The Plowshares website describes one such project:

“Jerred Graham took us up on the apprentice farmer offer: We’ll provide some start-up capital and a place to live and work through an agricultural enterprise of your design. We will work through business planning and production hurdles and when it starts to make money, we’ll share the profit. . . . We’ve taught several people how to process chickens, developed a great non-GMO feed blend with ingredients off the farm, and built our market.”

Graham is also working for pay on the larger farm. Melendez explains that the Plowshares projects might not be self-sustaining as stand-alone enterprises yet, but with the added support from the larger farm, it’s a great incubator for smaller experiments.

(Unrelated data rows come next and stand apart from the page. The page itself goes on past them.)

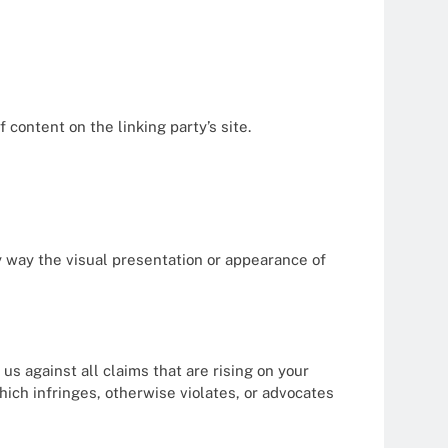
content on the linking party’s site.
y way the visual presentation or appearance of
s against all claims that are rising on your
hich infringes, otherwise violates, or advocates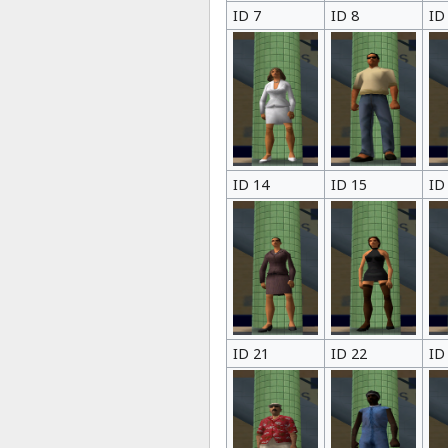
ID 7
ID 8
ID
ID 14
ID 15
ID
ID 21
ID 22
ID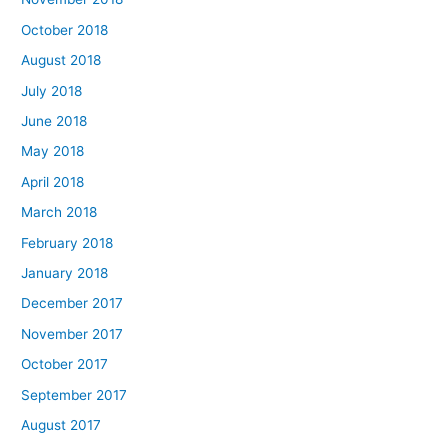
October 2018
August 2018
July 2018
June 2018
May 2018
April 2018
March 2018
February 2018
January 2018
December 2017
November 2017
October 2017
September 2017
August 2017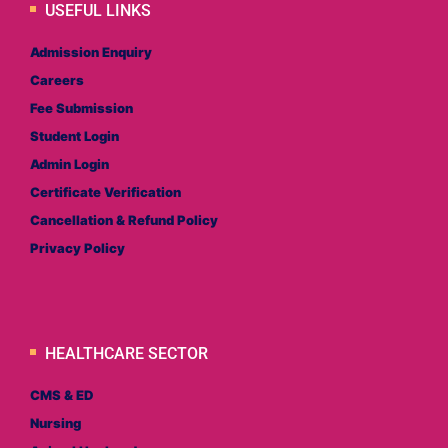
USEFUL LINKS
Admission Enquiry
Careers
Fee Submission
Student Login
Admin Login
Certificate Verification
Cancellation & Refund Policy
Privacy Policy
HEALTHCARE SECTOR
CMS & ED
Nursing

4. Building Community Before Building A Home

Build your community before starting the farm, so you'll have others supporting you along the way.
Brian (Ziggy) Liloia/Flickr

Brian “Ziggy” Liloia grew up in the New Jersey suburbs and never dreamed of becoming a farmer. However, in college, he read books that inspired him to follow a path of becoming a self-made man, learning trades of woodworking and natural building. He lived at Dancing Rabbit Ecovillage in Missouri for seven years and spent his time there building homes, gardening, and raising chickens and ducks. He studies and practices permaculture, and in time, Liloia’s aspirations outgrew the community.

“I wanted access to more land to be able to create a more full-fledged homestead based on permaculture design principles and as a site for folks to learn about natural building, permaculture, and sustainable and regenerative living,” he says.

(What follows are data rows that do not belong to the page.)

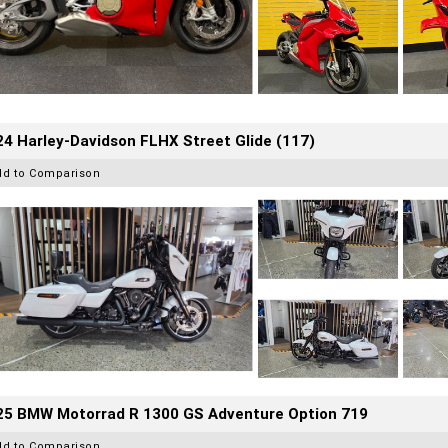
4 Harley-Davidson FLHX Street Glide (117)
dd to Comparison
25 BMW Motorrad R 1300 GS Adventure Option 719
dd to Comparison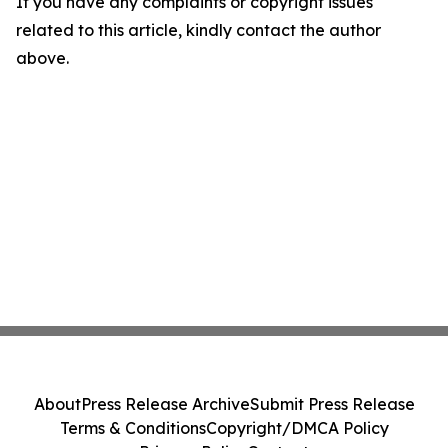
If you have any complaints or copyright issues
related to this article, kindly contact the author
above.
About
Press Release Archive
Submit Press Release
Terms & Conditions
Copyright/DMCA Policy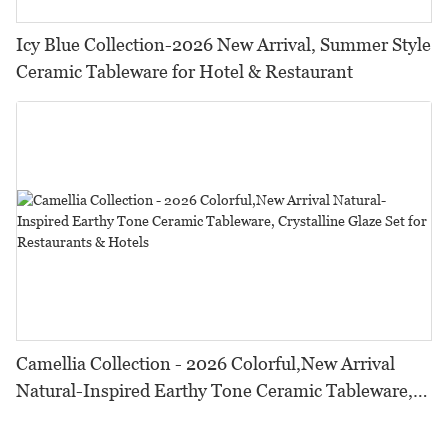
Icy Blue Collection-2026 New Arrival, Summer Style
Ceramic Tableware for Hotel & Restaurant
Camellia Collection - 2026 Colorful,New Arrival
Natural-Inspired Earthy Tone Ceramic Tableware,
Crystalline Glaze Set for Restaurants & Hotels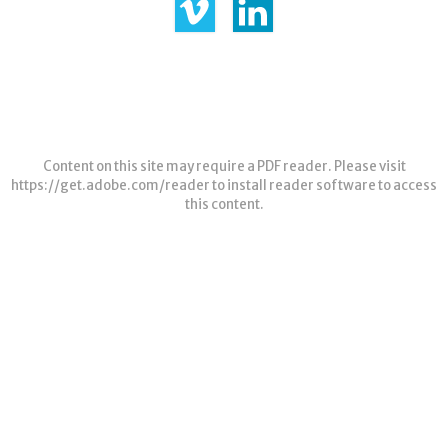
Content on this site may require a PDF reader. Please visit
https://get.adobe.com/reader
to install reader software to access
this content.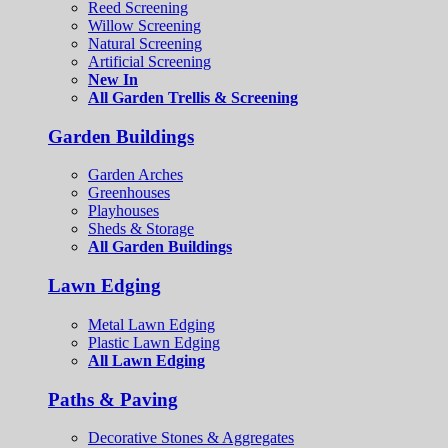
Reed Screening
Willow Screening
Natural Screening
Artificial Screening
New In
All Garden Trellis & Screening
Garden Buildings
Garden Arches
Greenhouses
Playhouses
Sheds & Storage
All Garden Buildings
Lawn Edging
Metal Lawn Edging
Plastic Lawn Edging
All Lawn Edging
Paths & Paving
Decorative Stones & Aggregates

A friendship with a couple near Berea, Ky., blossomed into a mutually beneficial arrangement that has led to his recent land purchase. Tim Hensley and Jane Post run Forest Retreats, a wildcrafting workshop and retreat center. They were interested in building a natural home on their wooded site and offered housing to Liloia and his partner April Morales and friend Jacob Graber in exchange for building the new house. Hensley and Post’s timely support enabled the trio’s natural-building organization, The Year of Mud, to spend a year leading straw-bale and cob building workshops while searching for the perfect property for themselves, and this time allowed them to integrate into the local community.

“We never drew up a formal contract, but based our exchange on trust that we would all balance out without the use of money,” Liloia says.

Fortunately, The Year of Mud eventually found a piece of land to purchase and are in the process of moving from Forest Retreats to their new home. They didn’t move far and have plans to expand the community of land-sharing.

“We will no doubt offer internships and work exchanges in the future,” Liloia explains. “We’re also planning on incorporating at least two more people onto the land full-time, as part of our vision of creating a small income and resource-sharing community.”

The Land Under Your Feet

Whether you rent, dabble on a friend’s property, experiment with the support of an established farm, or find an innovative way to secure your own property, the most important thing is that you feel at home there. Paige Quillen leaves you with these thoughts on returning home after being away from her hobby farm: “There’s nothing like having your own plot where you can go and open up the windows and smell the smells. I really miss that when we travel. Everything has a smell, and there are certain sounds that tell me where I am. You can tell when the seasons are changing and live a little more connected to the Earth.”